Why Most Data Projects Fail and How to Avoid It
Unfortunately, the majority of data projects fail. Yet, they fail for the same reasons. This talk will explore the most common reasons data projects fail and how to avoid them. We will do this by introducing the who, what, when, where, and how of data projects.
Unfortunately, the majority of data projects fail. Yet, they fail for the same reasons. Most management and data teams don’t know the reasons a project succeeds or fails. It just appears to be random, hard work, or luck. To help understand the reasons teams succeed, we will introduce the who, what, when, where, and how of data projects. By answering these questions, teams will understand what they’re trying to accomplish far better.
Who: Data teams all start with people. This needs to be the right people, with the right skills, and at the right ratios. You will need data scientists, data engineers, and operations all working together.
What: Just saying you want AI isn’t enough. You need to know what business value will be generated. There should be a clear and attainable path to value creation.
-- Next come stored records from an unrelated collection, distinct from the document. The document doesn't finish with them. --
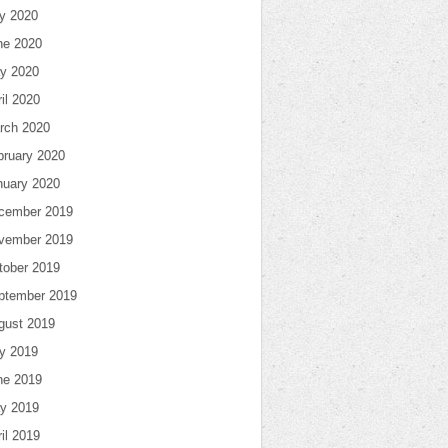
ly 2020
ne 2020
y 2020
il 2020
rch 2020
bruary 2020
nuary 2020
cember 2019
vember 2019
tober 2019
ptember 2019
gust 2019
ly 2019
ne 2019
y 2019
il 2019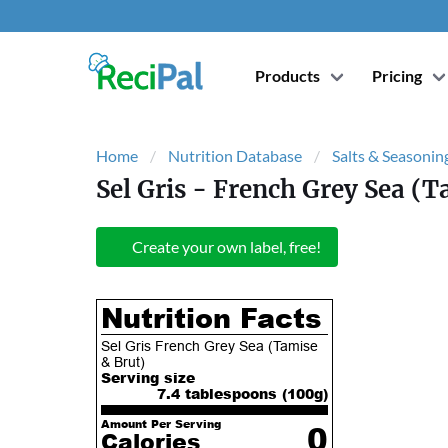
Products
Pricing
Home
Nutrition Database
Salts & Seasonin
Sel Gris - French Grey Sea (T
Create your own label, free!
Nutrition Facts
Sel Gris French Grey Sea (Tamise
& Brut)
Serving size
7.4 tablespoons (
100
g)
Amount Per Serving
0
Calories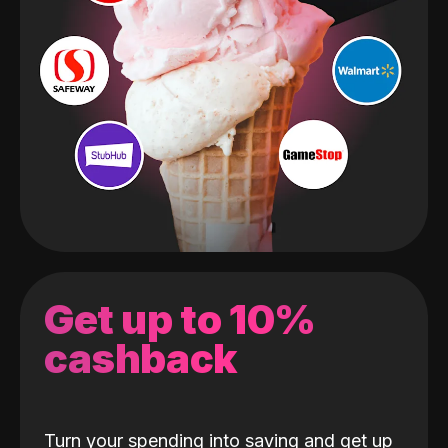
Get up to 10%
cashback
Turn your spending into saving and get up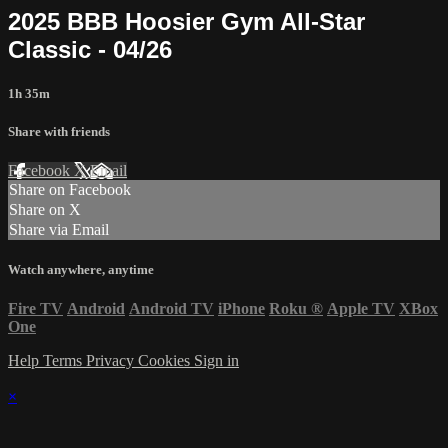
2025 BBB Hoosier Gym All-Star
Classic - 04/26
1h 35m
Share with friends
Facebook
X
Email
Share on Facebook
Share on X
Share via Email
Watch anywhere, anytime
Fire TV
Android
Android TV
iPhone
Roku
®
Apple TV
XBox
One
Help
Terms
Privacy
Cookies
Sign in
×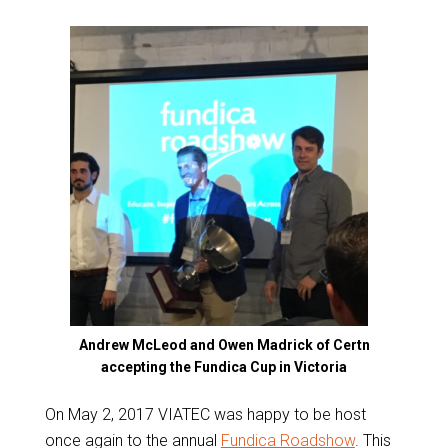
Andrew McLeod and Owen Madrick of Certn
accepting the Fundica Cup in Victoria
On May 2, 2017 VIATEC was happy to be host
once again to the annual
Fundica Roadshow
. This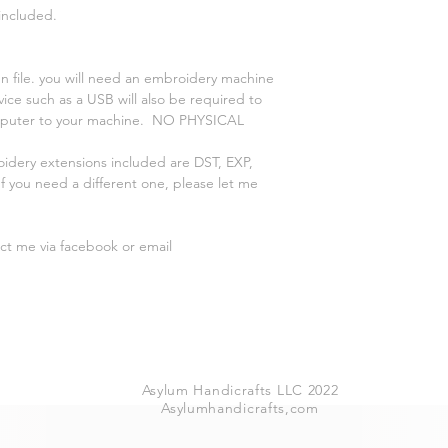
 included.
n file. you will need an embroidery machine
vice such as a USB will also be required to
omputer to your machine. NO PHYSICAL
oidery extensions included are DST, EXP,
 you need a different one, please let me
act me via facebook or email
Asylum Handicrafts LLC 2022
Asylumhandicrafts,com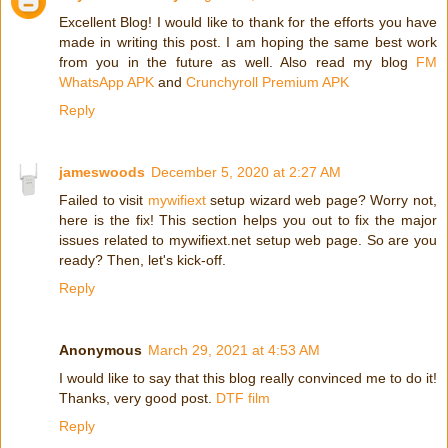
Excellent Blog! I would like to thank for the efforts you have
made in writing this post. I am hoping the same best work
from you in the future as well. Also read my blog
FM
WhatsApp APK
and
Crunchyroll Premium APK
Reply
jameswoods
December 5, 2020 at 2:27 AM
Failed to visit
mywifiext
setup wizard web page? Worry not,
here is the fix! This section helps you out to fix the major
issues related to mywifiext.net setup web page. So are you
ready? Then, let's kick-off.
Reply
Anonymous
March 29, 2021 at 4:53 AM
I would like to say that this blog really convinced me to do it!
Thanks, very good post.
DTF film
Reply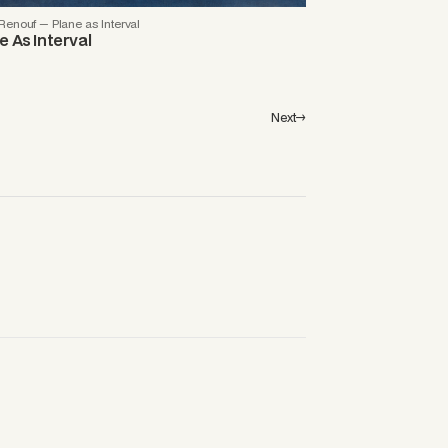
enouf — Plane as Interval
e As Interval
Next→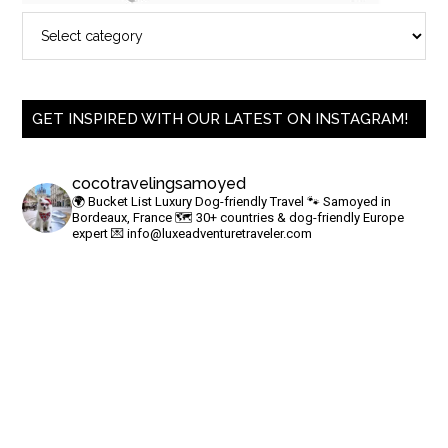
GET INSPIRED WITH OUR LATEST ON INSTAGRAM!
cocotravelingsamoyed
🌍 Bucket List Luxury Dog-friendly Travel
🐾 Samoyed in
Bordeaux, France
🗺 30+ countries & dog-friendly Europe
expert
💌
info@luxeadventuretraveler.com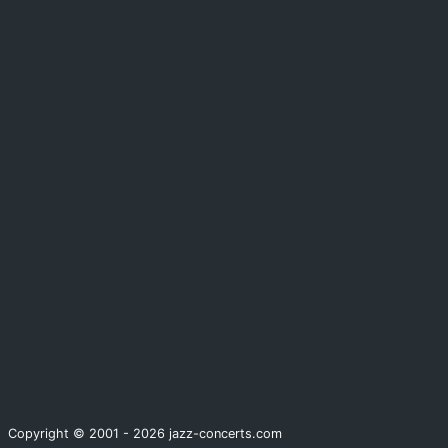
Copyright © 2001 - 2026 jazz-concerts.com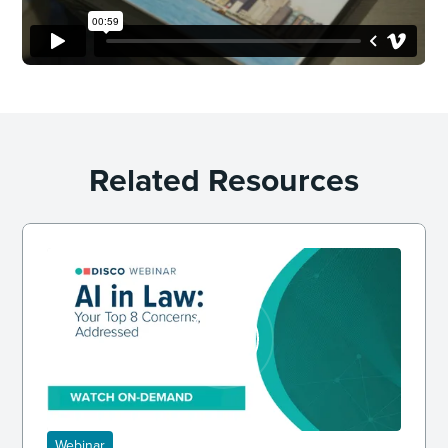
Related Resources
Webinar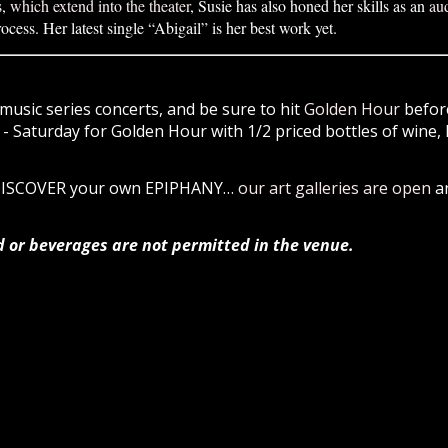
s,
which extend into the theater
, Susie has also honed her skills as an
au
rocess. Her latest single “Abigail” is her best work yet.
music series concerts, and be sure to hit
Golden Hour
before
 Saturday for Golden Hour with 1/2 priced bottles of wine, 
 DISCOVER your own EPIPHANY…
our art galleries are open
a
d or beverages are not permitted in the venue.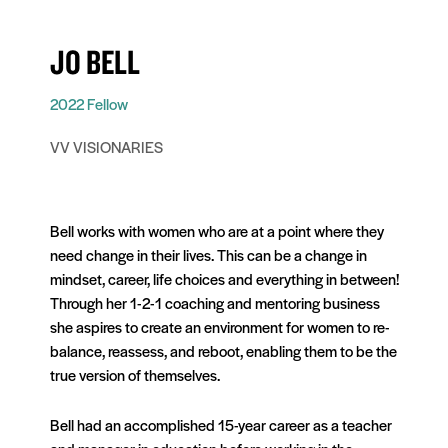
JO BELL
2022 Fellow
VV VISIONARIES
Bell works with women who are at a point where they
need change in their lives. This can be a change in
mindset, career, life choices and everything in between!
Through her 1-2-1 coaching and mentoring business
she aspires to create an environment for women to re-
balance, reassess, and reboot, enabling them to be the
true version of themselves.
Bell had an accomplished 15-year career as a teacher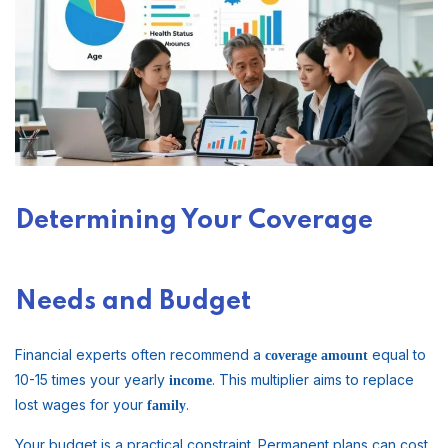
Determining Your Coverage
Needs and Budget
Financial experts often recommend a
equal to
coverage
amount
10-15 times your yearly
. This multiplier aims to replace
income
lost wages for your
.
family
Your budget is a practical constraint. Permanent plans can cost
You have to clearly state what you are going to do to create value.
When: Unattainable timelines aren’t feasible and neither are “when it’s ready” timeframes. Data projects need to deliver value on a sane timeline. This will include delivering in tranches so the team can gain velocity.
Where: Clusters need to be spun up somewhere. Data needs to be stored somewhere. The data needs to come from somewhere. Data teams need to have a clear plan and architecture of where each piece will be done.
How: Data teams need a clear plan that they are executing. This plan needs a singular focus or the work will go in different directions. There need to be clear technical choices and specific technologies chosen.
- We need all three teams to be successful with data projects.
- We need to answer who, what, when, where, and how for a successful data project.
- Management is at the center of planning for data projects.